The crux of a recent Accounting Standards Update (ASU) is how the deferred taxes are classified. And the not-so-secret solution to the Financial Accounting Standards Board’s (FASB) ongoing Simplification Initiative can be found in ASU 2015-17, Balance Sheet Classification of Deferred Taxes. The password is “noncurrent.”
The Simplification Initiative, implemented in 2014, strives to reduce the cost and complexity of financial reporting, while preserving or improving the value of the financial statements to users. Additionally, the amendments in the ASU will align standards with the presentation of deferred taxes required by International Financial Reporting Standards (IFRS).

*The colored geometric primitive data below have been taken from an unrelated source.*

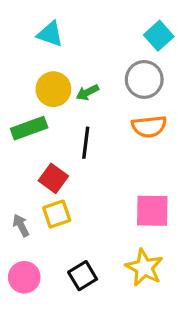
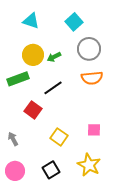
cyan square: (159, 36) -> (74, 22), moved
black line: (86, 143) -> (53, 88), turned 48
pink square: (152, 211) -> (94, 130), size x0.6
yellow square: (57, 214) -> (59, 137), moved, turned -36

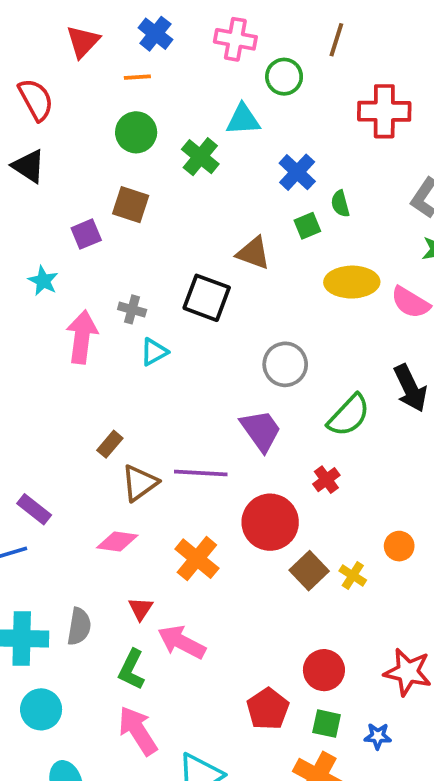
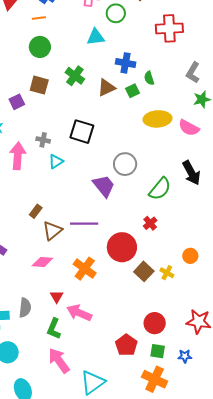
green cross: (200, 157) -> (75, 76), moved
blue cross: (297, 172) -> (126, 63), turned -30
brown triangle: (253, 253) -> (106, 88), moved, turned -42
purple trapezoid: (261, 430) -> (104, 186), moved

The new ASU will require that all deferred taxes be classified as noncurrent assets or liabilities on the classified balance sheet. Entities will not be required to determine whether or not a deferred tax asset is current or noncurrent. The ASU applies to all entities that present a classified balance sheet, and its aim is to simplify accounting for deferred income tax assets and liabilities.
Presently, accounting principles generally accepted in the United States of America (U.S. GAAP) require deferred tax assets and liabilities to be classified as either current or noncurrent on a classified balance sheet, based upon an estimate of when the deferred taxes were expected to be recovered or settled. The classification provides little value to users of the financial statements, as the classification of current or noncurrent often does not align with the time period when the deferred taxes were actually recovered or settled.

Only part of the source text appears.